Finanz & Investitionspolitik

Ein wichtiger Punkt laut dem Programm ist leistbares Wohnen und der Neubau von Gemeindewohnungen. Zuerst habe ich mich gewundert - die Stadt Krems soll (wieder) Wohnungen bauen? Dazu hat sie ja die GEDESAG, die dies ja seit vielen Jahren erledigt und zu 99% der Stadt gehört. Eine eigene Bauabteilung zu gründen, wäre wohl Geldverschwendung, daher wird im nächsten Satz angemerkt: Die GEDESAG soll das machen.

Gut, unterschreibe ich gerne, vorher müsste man die Geschäfte und Vergaben der GEDESAG kontrollieren. War übrigens ein Antrag der KLS, ihnen ist das Problem wohl bewusst, niedergeschmettert von SPÖ und ÖVP die wohl irgendetwas zu verbergen haben. Mehr spekuliere ich hier nicht, aber das man hier die Finger drinnen hat, wird in Österreich niemanden wundern.

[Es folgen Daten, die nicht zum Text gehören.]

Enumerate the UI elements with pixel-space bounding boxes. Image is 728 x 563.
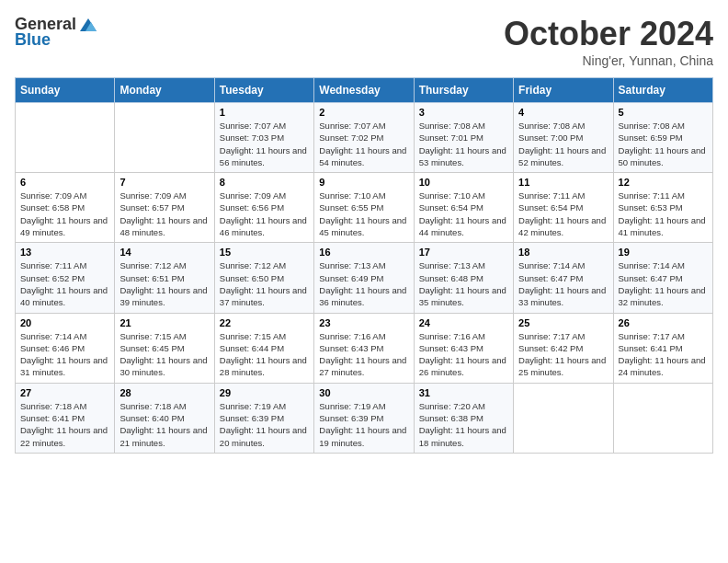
- calendar-cell: 12Sunrise: 7:11 AMSunset: 6:53 PMDayligh…: [613, 173, 712, 243]
- day-detail: Sunrise: 7:14 AMSunset: 6:47 PMDaylight:…: [518, 259, 608, 308]
- logo-blue-text: Blue: [15, 30, 51, 50]
- week-row-4: 20Sunrise: 7:14 AMSunset: 6:46 PMDayligh…: [16, 313, 713, 383]
- day-number: 12: [619, 177, 708, 188]
- day-number: 20: [20, 317, 109, 328]
- day-number: 2: [319, 107, 408, 118]
- calendar-cell: 16Sunrise: 7:13 AMSunset: 6:49 PMDayligh…: [314, 243, 414, 313]
- day-number: 28: [119, 387, 209, 398]
- week-row-3: 13Sunrise: 7:11 AMSunset: 6:52 PMDayligh…: [16, 243, 713, 313]
- day-detail: Sunrise: 7:08 AMSunset: 7:01 PMDaylight:…: [419, 120, 508, 168]
- calendar-cell: [115, 103, 214, 173]
- calendar-cell: 20Sunrise: 7:14 AMSunset: 6:46 PMDayligh…: [16, 313, 115, 383]
- calendar-cell: 1Sunrise: 7:07 AMSunset: 7:03 PMDaylight…: [214, 103, 313, 173]
- day-detail: Sunrise: 7:11 AMSunset: 6:54 PMDaylight:…: [518, 190, 608, 238]
- weekday-header-sunday: Sunday: [16, 78, 115, 103]
- title-block: October 2024 Ning'er, Yunnan, China: [504, 15, 713, 68]
- location-subtitle: Ning'er, Yunnan, China: [504, 53, 713, 68]
- calendar-body: 1Sunrise: 7:07 AMSunset: 7:03 PMDaylight…: [16, 103, 713, 454]
- calendar-cell: 22Sunrise: 7:15 AMSunset: 6:44 PMDayligh…: [214, 313, 313, 383]
- weekday-header-row: SundayMondayTuesdayWednesdayThursdayFrid…: [16, 78, 713, 103]
- day-number: 14: [119, 247, 209, 258]
- calendar-cell: 21Sunrise: 7:15 AMSunset: 6:45 PMDayligh…: [115, 313, 214, 383]
- day-number: 10: [419, 177, 508, 188]
- day-number: 25: [518, 317, 608, 328]
- calendar-cell: 23Sunrise: 7:16 AMSunset: 6:43 PMDayligh…: [314, 313, 414, 383]
- day-number: 19: [619, 247, 708, 258]
- day-number: 22: [220, 317, 309, 328]
- calendar-cell: [16, 103, 115, 173]
- day-number: 30: [319, 387, 408, 398]
- calendar-cell: 27Sunrise: 7:18 AMSunset: 6:41 PMDayligh…: [16, 383, 115, 453]
- calendar-cell: 9Sunrise: 7:10 AMSunset: 6:55 PMDaylight…: [314, 173, 414, 243]
- day-number: 21: [119, 317, 209, 328]
- weekday-header-friday: Friday: [514, 78, 613, 103]
- day-detail: Sunrise: 7:20 AMSunset: 6:38 PMDaylight:…: [419, 400, 508, 449]
- day-detail: Sunrise: 7:17 AMSunset: 6:41 PMDaylight:…: [619, 330, 708, 379]
- calendar-cell: 14Sunrise: 7:12 AMSunset: 6:51 PMDayligh…: [115, 243, 214, 313]
- week-row-2: 6Sunrise: 7:09 AMSunset: 6:58 PMDaylight…: [16, 173, 713, 243]
- day-number: 5: [619, 107, 708, 118]
- calendar-cell: [613, 383, 712, 453]
- day-number: 17: [419, 247, 508, 258]
- day-detail: Sunrise: 7:11 AMSunset: 6:53 PMDaylight:…: [619, 190, 708, 238]
- day-detail: Sunrise: 7:10 AMSunset: 6:54 PMDaylight:…: [419, 190, 508, 238]
- day-number: 3: [419, 107, 508, 118]
- logo-icon: [78, 17, 98, 33]
- calendar-cell: 13Sunrise: 7:11 AMSunset: 6:52 PMDayligh…: [16, 243, 115, 313]
- week-row-1: 1Sunrise: 7:07 AMSunset: 7:03 PMDaylight…: [16, 103, 713, 173]
- weekday-header-tuesday: Tuesday: [214, 78, 313, 103]
- calendar-cell: 25Sunrise: 7:17 AMSunset: 6:42 PMDayligh…: [514, 313, 613, 383]
- calendar-cell: 2Sunrise: 7:07 AMSunset: 7:02 PMDaylight…: [314, 103, 414, 173]
- week-row-5: 27Sunrise: 7:18 AMSunset: 6:41 PMDayligh…: [16, 383, 713, 453]
- day-detail: Sunrise: 7:09 AMSunset: 6:57 PMDaylight:…: [119, 190, 209, 238]
- day-detail: Sunrise: 7:15 AMSunset: 6:45 PMDaylight:…: [119, 330, 209, 379]
- day-detail: Sunrise: 7:14 AMSunset: 6:46 PMDaylight:…: [20, 330, 109, 379]
- day-number: 31: [419, 387, 508, 398]
- day-number: 16: [319, 247, 408, 258]
- calendar-cell: 6Sunrise: 7:09 AMSunset: 6:58 PMDaylight…: [16, 173, 115, 243]
- calendar-cell: 24Sunrise: 7:16 AMSunset: 6:43 PMDayligh…: [414, 313, 513, 383]
- calendar-cell: 7Sunrise: 7:09 AMSunset: 6:57 PMDaylight…: [115, 173, 214, 243]
- day-detail: Sunrise: 7:09 AMSunset: 6:58 PMDaylight:…: [20, 190, 109, 238]
- calendar-cell: 3Sunrise: 7:08 AMSunset: 7:01 PMDaylight…: [414, 103, 513, 173]
- day-detail: Sunrise: 7:07 AMSunset: 7:03 PMDaylight:…: [220, 120, 309, 168]
- calendar-cell: 8Sunrise: 7:09 AMSunset: 6:56 PMDaylight…: [214, 173, 313, 243]
- day-number: 29: [220, 387, 309, 398]
- day-number: 23: [319, 317, 408, 328]
- weekday-header-monday: Monday: [115, 78, 214, 103]
- logo: General Blue: [15, 15, 98, 50]
- day-number: 27: [20, 387, 109, 398]
- day-detail: Sunrise: 7:13 AMSunset: 6:49 PMDaylight:…: [319, 259, 408, 308]
- day-detail: Sunrise: 7:08 AMSunset: 6:59 PMDaylight:…: [619, 120, 708, 168]
- weekday-header-wednesday: Wednesday: [314, 78, 414, 103]
- calendar-cell: 10Sunrise: 7:10 AMSunset: 6:54 PMDayligh…: [414, 173, 513, 243]
- day-detail: Sunrise: 7:15 AMSunset: 6:44 PMDaylight:…: [220, 330, 309, 379]
- weekday-header-thursday: Thursday: [414, 78, 513, 103]
- calendar-cell: 5Sunrise: 7:08 AMSunset: 6:59 PMDaylight…: [613, 103, 712, 173]
- day-number: 1: [220, 107, 309, 118]
- day-detail: Sunrise: 7:12 AMSunset: 6:50 PMDaylight:…: [220, 259, 309, 308]
- day-number: 7: [119, 177, 209, 188]
- calendar-cell: 17Sunrise: 7:13 AMSunset: 6:48 PMDayligh…: [414, 243, 513, 313]
- day-detail: Sunrise: 7:10 AMSunset: 6:55 PMDaylight:…: [319, 190, 408, 238]
- day-number: 8: [220, 177, 309, 188]
- day-detail: Sunrise: 7:13 AMSunset: 6:48 PMDaylight:…: [419, 259, 508, 308]
- day-number: 15: [220, 247, 309, 258]
- calendar-cell: [514, 383, 613, 453]
- day-number: 13: [20, 247, 109, 258]
- day-number: 11: [518, 177, 608, 188]
- calendar-cell: 26Sunrise: 7:17 AMSunset: 6:41 PMDayligh…: [613, 313, 712, 383]
- calendar-cell: 11Sunrise: 7:11 AMSunset: 6:54 PMDayligh…: [514, 173, 613, 243]
- calendar-cell: 28Sunrise: 7:18 AMSunset: 6:40 PMDayligh…: [115, 383, 214, 453]
- day-detail: Sunrise: 7:16 AMSunset: 6:43 PMDaylight:…: [419, 330, 508, 379]
- calendar-cell: 19Sunrise: 7:14 AMSunset: 6:47 PMDayligh…: [613, 243, 712, 313]
- calendar-cell: 4Sunrise: 7:08 AMSunset: 7:00 PMDaylight…: [514, 103, 613, 173]
- day-detail: Sunrise: 7:18 AMSunset: 6:40 PMDaylight:…: [119, 400, 209, 449]
- weekday-header-saturday: Saturday: [613, 78, 712, 103]
- day-number: 4: [518, 107, 608, 118]
- day-number: 6: [20, 177, 109, 188]
- day-detail: Sunrise: 7:18 AMSunset: 6:41 PMDaylight:…: [20, 400, 109, 449]
- page-header: General Blue October 2024 Ning'er, Yunna…: [15, 15, 713, 68]
- day-detail: Sunrise: 7:19 AMSunset: 6:39 PMDaylight:…: [319, 400, 408, 449]
- calendar-table: SundayMondayTuesdayWednesdayThursdayFrid…: [15, 77, 713, 454]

Die generelle Erhöhung der Richtwertmieten auszusetzen sehe ich gemischten Auges, sind doch die Erhaltungskosten sowohl für private als auch für gemeinnützige und städtische Wohnungen auch gestiegen. Wenn nach 20 Jahren renoviert werden muss und es ist kein Geld im Topf, muss die öffentliche Hand ordentlich nachhelfen. Hier muss natürlich Balance gehalten werden, denn nicht jeder, welcher in einer GEDESAG-Wohnung wohnt, ist arm. Falls sich jemand die Miete nicht mehr leisten kann, muss es umfangreiche Hilfsangebote geben, vor allem von den Gesellschaften und der Stadt direkt. Es ist nicht Aufgabe einer Partei wie der KPÖ Graz, solche Dienste anzubieten.

Das ist natürlich nur der Fall, wenn eine Partei oder ein paar Personen davon nicht direkt von Wohnungsspekulation und schlechten Verträgen profitieren. Das gibt es leider auch …

Weitere Punkte

Einmalig ist auch der Einsatz für ältere Mitbürger, etwa durch Engagement für neue Bankomaten oder dafür zu sorgen, dass ältere Menschen, welche keinen Internetzugriff haben, nicht benachteiligt werden. (Beispielsweise kostet in Wien ein Parkpickerl offline erworben wesentlich mehr als wie online).

Conclusio

Eine ordentlich linke Partei also? Kommt darauf an. Wie immer empfehle ich, die Wahlprogramme der Parteien und die bisherigen Tätigkeiten in der Stadt durchzulesen. Die KLS fällt hier nicht schlecht auf, das kann aber auch an der kleinen Fraktionsgröße liegen. Auf jeden Fall negativ zu bewerten ist die geringe Frauenquote der Mandatare (derzeit 0%), auf Platz 3 der Liste wäre aber schon eine Frau. Am Ende des Tages fehlt aber auch der Wille zu regieren (klassische Oppositions & Kontrollpartei) im Gegensatz zur KPÖ Graz, welche letztes Jahr dort 28,84% der Stimmen bekam und seitdem die Stadtregierung anführt.